Budapest ha quasi raggiunto un accordo per acquistare il vaccino cinese e il governo ha emesso un decreto che autorizza l’acquisto di vaccini al di fuori dello schema centralizzato dell’Unione europea.

Questa potrebbe essere vista come un’ulteriore mossa per allontanarsi da Bruxelles, mentre il Paese tenta di velocizzare l’immunizzazione per far fronte alle gravi conseguenze economiche della pandemia.

I paesi dell’Ue hanno concordato di procurarsi congiuntamente i vaccini da sei produttori – AstraZeneca, Sanofi-Gsk, Janssen, Pfizer-BioNTech, CureVac e Moderna – con la Commissione nella sede di negoziazione, il che significa che nessun paese può negoziare separatamente con queste sei società.

Tuttavia, nulla impedisce a uno Stato membro di negoziare separatamente con i produttori di vaccini non coperti dal programma di approvvigionamento congiunto e, se del caso, di rilasciare un’autorizzazione temporanea d’emergenza per l’uso di tale vaccino sotto la propria responsabilità, ha detto l’esecutivo dell’Ue secondo hvg.hu.

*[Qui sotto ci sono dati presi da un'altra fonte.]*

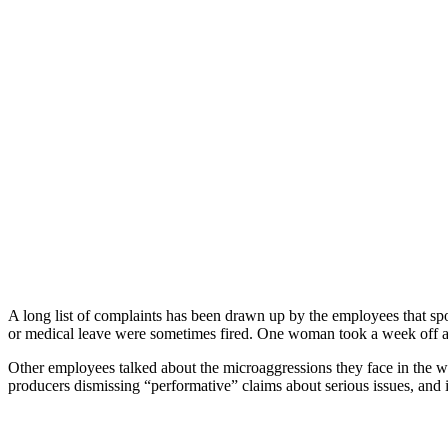
A long list of complaints has been drawn up by the employees that sp
or medical leave were sometimes fired. One woman took a week off aft
Other employees talked about the microaggressions they face in the 
producers dismissing “performative” claims about serious issues, an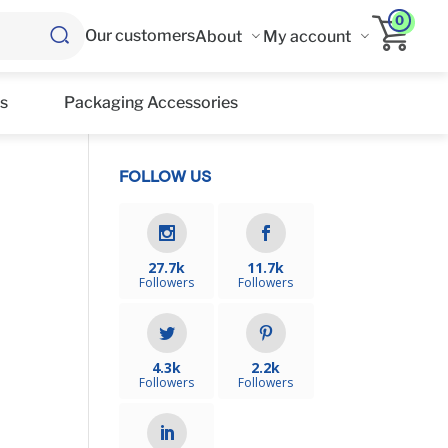
0
Our customers
About
My account
s
Packaging Accessories
FOLLOW US
27.7k
11.7k
Followers
Followers
4.3k
2.2k
Followers
Followers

Tuttavia, la mossa dell’Ungheria rende le cose complicate quando si tratta dei certificati di vaccinazione previsti. Non è ancora chiaro se il certificato degli ungheresi che si sono vaccinati con il vaccino cinese sarà riconosciuto in altri paesi dell’Ue.

EURACTIV è stata informata che sono in corso lavori in seno alla Commissione europea per presentare presto delle linee guida sui certificati di vaccinazione e, in particolare, sulla loro “interoperabilità” in modo che possano essere utilizzati e riconosciuti in tutta Europa.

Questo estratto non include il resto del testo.